The universe is a big place, and by peering across it astronomers get to look back in time. A galaxy or supernova so far away that it takes two billion years for its light to reach us will be seen here as it appeared two billion years ago. Remarkably, today’s best telescopes can look across the majority of cosmic time, spying on galaxies as they looked just hundreds of millions of years after the big bang.

That’s just what a team of Japanese researchers has now done with the 8.2-meter Subaru Telescope in Hawaii. The group, led by Takatoshi Shibuya of the Graduate University for Advanced Studies in Tokyo and the National Astronomical Observatory of Japan, found what appears to be a galaxy 750 million years or so after the big bang. The study is now available online and has been accepted for publication in the Astrophysical Journal.

Distant galaxies are hard to find, but they’re exceedingly numerous, so they do not get names as snappy as those assigned to nearby galaxies such as Andromeda or Fornax. The newfound galaxy is known as SXDF-NB1006-2, after the area of sky in which it was found (the Subaru/XMM-Newton Deep Field, or SXDF) and the infrared filter at Subaru with which it was identified (NB1006).

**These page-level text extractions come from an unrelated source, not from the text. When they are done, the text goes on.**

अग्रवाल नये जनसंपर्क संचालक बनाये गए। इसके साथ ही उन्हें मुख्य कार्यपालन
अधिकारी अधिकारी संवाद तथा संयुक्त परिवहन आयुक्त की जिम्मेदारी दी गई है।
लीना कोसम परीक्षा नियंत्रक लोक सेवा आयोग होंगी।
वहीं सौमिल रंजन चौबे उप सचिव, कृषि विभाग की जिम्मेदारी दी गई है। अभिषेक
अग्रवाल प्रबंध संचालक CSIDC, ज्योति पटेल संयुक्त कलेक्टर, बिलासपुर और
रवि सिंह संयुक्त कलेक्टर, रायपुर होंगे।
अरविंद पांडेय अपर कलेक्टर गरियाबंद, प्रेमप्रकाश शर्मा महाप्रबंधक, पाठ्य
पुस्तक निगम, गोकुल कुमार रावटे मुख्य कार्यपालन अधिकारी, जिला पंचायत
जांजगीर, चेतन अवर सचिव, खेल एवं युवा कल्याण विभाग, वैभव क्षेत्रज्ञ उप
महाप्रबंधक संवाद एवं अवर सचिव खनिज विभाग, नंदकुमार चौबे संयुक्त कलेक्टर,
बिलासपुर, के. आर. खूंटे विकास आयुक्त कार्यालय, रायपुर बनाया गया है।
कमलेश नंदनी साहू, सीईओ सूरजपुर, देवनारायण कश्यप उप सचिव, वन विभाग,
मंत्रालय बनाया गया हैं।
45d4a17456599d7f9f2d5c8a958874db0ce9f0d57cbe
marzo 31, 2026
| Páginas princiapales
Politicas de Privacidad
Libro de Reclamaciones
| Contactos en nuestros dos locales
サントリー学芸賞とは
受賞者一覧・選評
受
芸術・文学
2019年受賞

Light from objects so distant has been stretched toward longer wavelengths as it travels across the expanding universe, and astronomers and cosmologists use the degree of stretching, or redshift, as a measure of distance traveled. In the case of SXDF-NB1006-2, the redshift implies that the object existed nearly 13 billion years ago.

Such objects are incredibly useful markers of the universe’s overall state during an early, transitional phase. Around the time that SXDF-NB1006-2 emitted the light now reaching telescopes on Earth, the neutral hydrogen atoms of intergalactic space were being ionized by newly formed stars and galaxies. Shibuya and his colleagues looked for objects in the sky emitting a specific wavelength of light from hydrogen atoms known as the Lyman alpha line. Lyman alpha photons can pass through ionized hydrogen but are blocked by neutral hydrogen. Measuring the number of galaxies visible as Lyman alpha emitters at various redshifts, then, can help pinpoint when the universe switched from neutral to ionized.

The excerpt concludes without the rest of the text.